*Your instructions*. Go over each line of the entries below, count those with "iRidium", and give only the count.
[Opening Supplied information section]
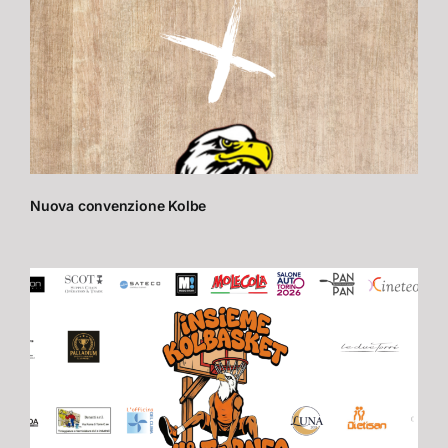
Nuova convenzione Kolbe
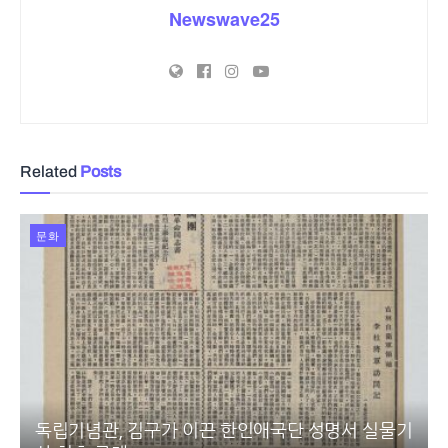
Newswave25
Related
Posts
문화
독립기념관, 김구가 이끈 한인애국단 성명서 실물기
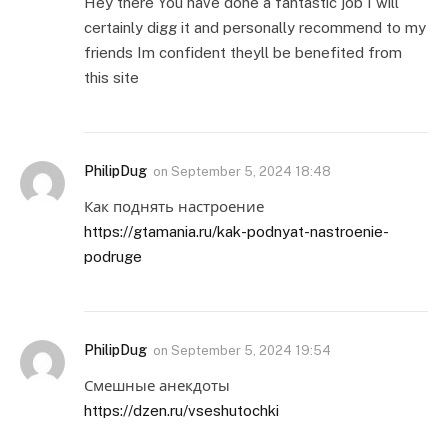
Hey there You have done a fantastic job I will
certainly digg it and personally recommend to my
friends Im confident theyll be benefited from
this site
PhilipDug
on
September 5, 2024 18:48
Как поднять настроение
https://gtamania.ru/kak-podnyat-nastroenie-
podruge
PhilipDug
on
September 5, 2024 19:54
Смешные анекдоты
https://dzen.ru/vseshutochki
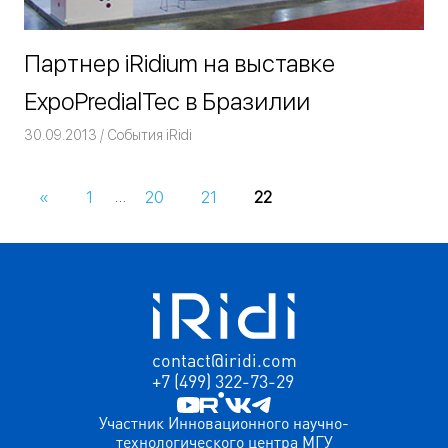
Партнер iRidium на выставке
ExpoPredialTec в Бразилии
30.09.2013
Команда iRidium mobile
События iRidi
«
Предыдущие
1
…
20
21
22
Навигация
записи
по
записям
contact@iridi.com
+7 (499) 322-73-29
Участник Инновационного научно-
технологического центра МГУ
[Closing Supplied information section]
[Opening Supplied information section]
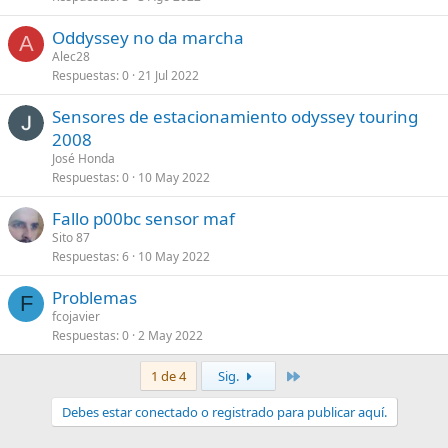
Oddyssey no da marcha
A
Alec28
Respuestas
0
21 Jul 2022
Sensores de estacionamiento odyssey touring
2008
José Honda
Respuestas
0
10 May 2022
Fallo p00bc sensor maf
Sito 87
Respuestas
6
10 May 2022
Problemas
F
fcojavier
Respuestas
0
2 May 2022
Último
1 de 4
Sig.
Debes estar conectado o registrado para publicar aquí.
[Closing Supplied information section]
*Your response*. 2